The journey back to Forks was charged, to say the least. Once they had disentangled themselves from each other and the forest, Beau drove home. His mood was soaring, and he couldn't keep the grin off his face as he drove one-handed, his free hand across the space between them, toying with Edythe as his fingers crept up and down her thigh. She worked to hide her reactions the best she could; she could not partake in any payback, worried about causing Beau to drive the Volvo off the road. But when he had parked in front of Charlie's house and they noticed the cruiser was still gone, she did not hesitate to pull his face across the center console and crush his lips to hers. He returned the gesture passionately, his own desire swelling again, but Edythe was the one to control herself this time. She sucked on his bottom lip for a moment before pulling back.

"I'll get you back for that, but not now," she whispered into his ear. Beau's hands were traveling across her ribs and waist, traveling south. She swatted his hands away playfully.

"I don't see why now is not a good time," he grunted, and she giggled.

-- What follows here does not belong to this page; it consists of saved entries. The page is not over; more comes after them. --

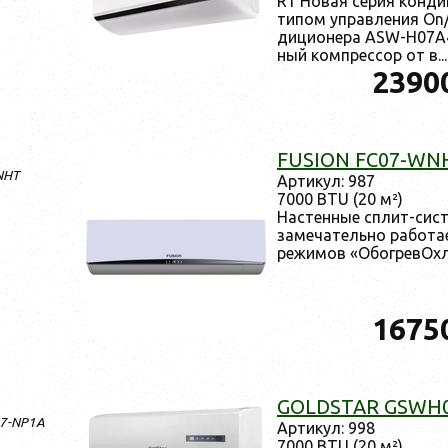
R1 Но­вая се­рия кон­ди
ти­пом уп­равле­ния On/
ди­ци­оне­ра ASW-H07A4
ный ком­прес­сор от в...
2390
FUSION FC07-WN
NHT
Ар­ти­кул: 987
7000 BTU (20 м²)
Нас­тенные сплит-сис
за­меча­тель­но ра­бот
ре­жимов «Обог­ре­вОх­
1675
GOLDSTAR GSWH
07-NP1A
Ар­ти­кул: 998
7000 BTU (20 м²)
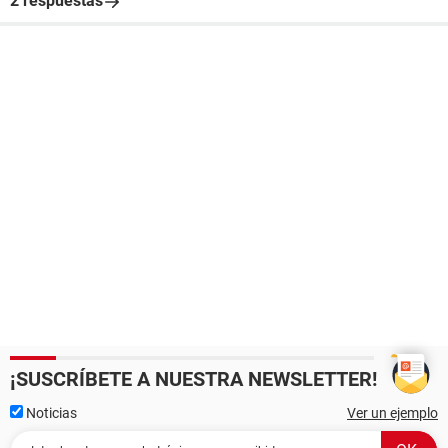
2 respuestas
¡SUSCRÍBETE A NUESTRA NEWSLETTER!
Noticias
Ver un ejemplo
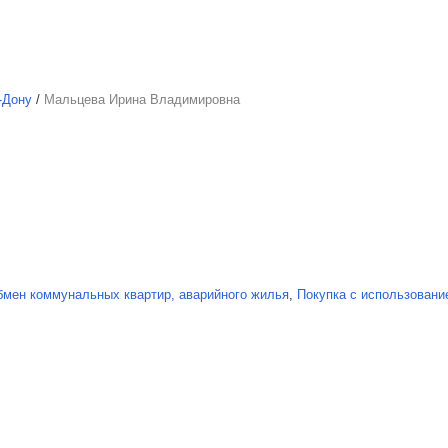
-Дону
/
Мальцева Ирина Владимировна
бмен коммунальных квартир, аварийного жилья
,
Покупка с использовани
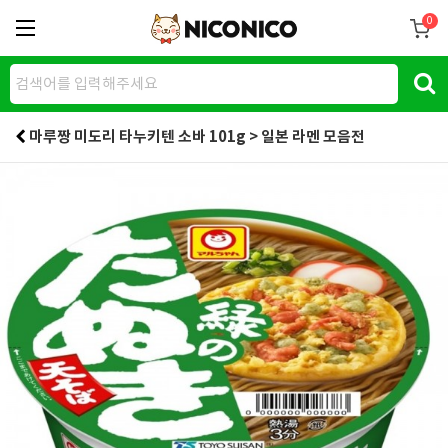
0
마루짱 미도리 타누키텐 소바 101g > 일본 라멘 모음전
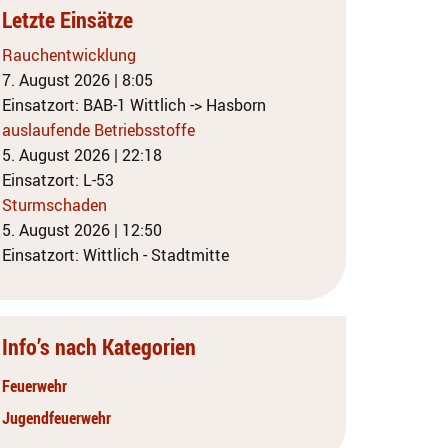
Letzte Einsätze
Rauchentwicklung
7. August 2026
|
8:05
Einsatzort: BAB-1 Wittlich -> Hasborn
auslaufende Betriebsstoffe
5. August 2026
|
22:18
Einsatzort: L-53
Sturmschaden
5. August 2026
|
12:50
Einsatzort: Wittlich - Stadtmitte
Info’s nach Kategorien
Feuerwehr
Jugendfeuerwehr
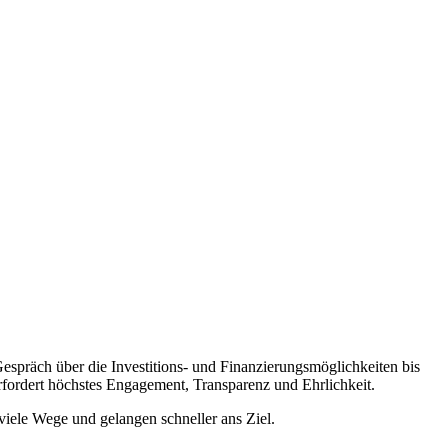
espräch über die Investitions- und Finanzierungsmöglichkeiten bis
fordert höchstes Engagement, Transparenz und Ehrlichkeit.
ele Wege und gelangen schneller ans Ziel.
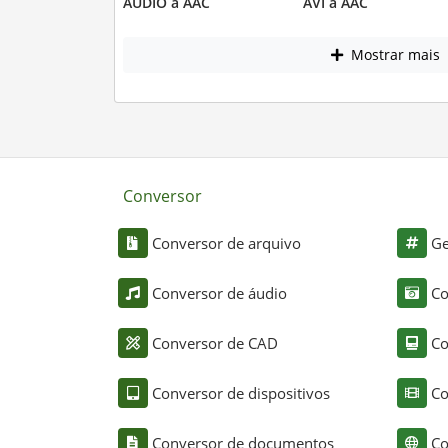
AUDIO a AAC
AVI a AAC
Mostrar mais
Conversor
Conversor de arquivo
Ge
Conversor de áudio
Co
Conversor de CAD
Co
Conversor de dispositivos
Co
Conversor de documentos
Co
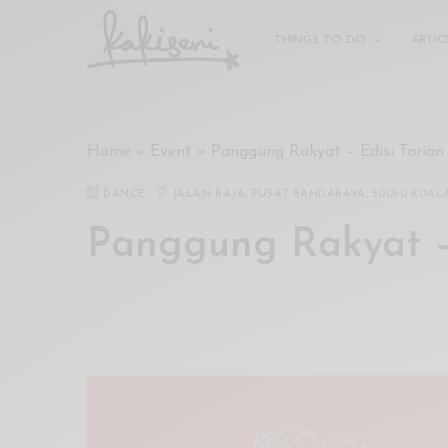
xxx
vdo
THINGS TO DO
ARTIC
com
रांड
को
चोदकर
Home
»
Event
»
Panggung Rakyat – Edisi Tarian
उसके
ऊपर
DANCE
JALAN RAJA, PUSAT BANDARAYA, 50050 KUAL
ही
पानी
Panggung Rakyat – 
गिराया
سكس
-
سكس
مترجم
-
سكس
مصري
-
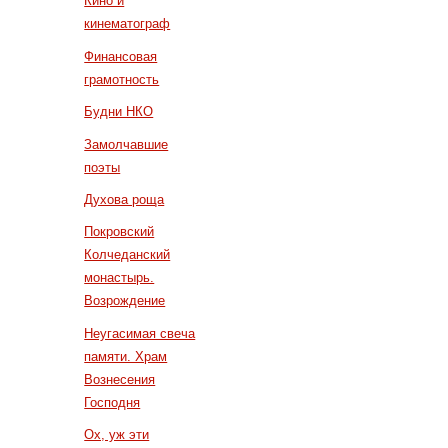
Кино и
кинематограф
Финансовая
грамотность
Будни НКО
Замолчавшие
поэты
Духова роща
Покровский
Колчеданский
монастырь.
Возрождение
Неугасимая свеча
памяти. Храм
Вознесения
Господня
Ох, уж эти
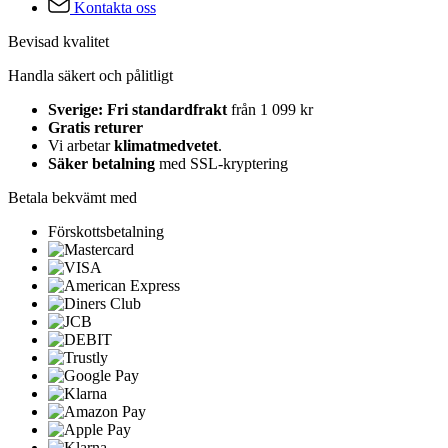
Kontakta oss
Bevisad kvalitet
Handla säkert och pålitligt
Sverige: Fri standardfrakt
från 1 099 kr
Gratis returer
Vi arbetar
klimatmedvetet
.
Säker betalning
med SSL-kryptering
Betala bekvämt med
Förskottsbetalning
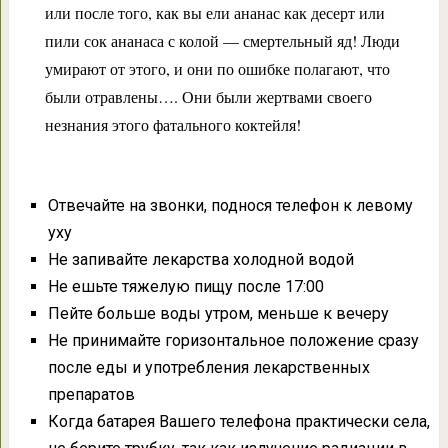
или после того, как вы ели ананас как десерт или
пили сок ананаса с колой — смертельный яд! Люди
умирают от этого, и они по ошибке полагают, что
были отравлены…. Они были жертвами своего
незнания этого фатального коктейля!
Отвечайте на звонки, поднося телефон к левому
уху
Не запивайте лекарства холодной водой
Не ешьте тяжелую пищу после 17:00
Пейте больше воды утром, меньше к вечеру
Не принимайте горизонтальное положение сразу
после еды и употребления лекарственных
препаратов
Когда батарея Вашего телефона практически села,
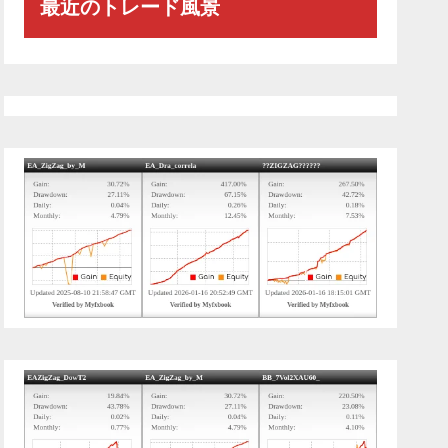
最近のトレード風景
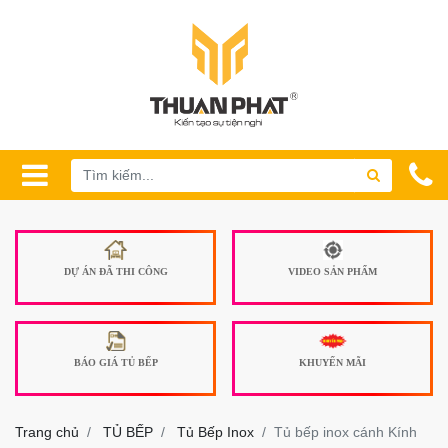
DỰ ÁN ĐÃ THI CÔNG
VIDEO SẢN PHẨM
BÁO GIÁ TỦ BẾP
KHUYẾN MÃI
Trang chủ
TỦ BẾP
Tủ Bếp Inox
Tủ bếp inox cánh Kính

"You do have neighbors, Beau. And I can't read minds anymore so I have no idea who might be watching," she reminded him, pulling away and back into her seat, trying to fight the urge to laugh as his expression fell. But he assented and they moved into the house; one glance at the clock made it clear to Beau that he should start on dinner.

"How about chicken enchiladas?" he asked Edythe, moving about the kitchen to make sure he had the ingredients required.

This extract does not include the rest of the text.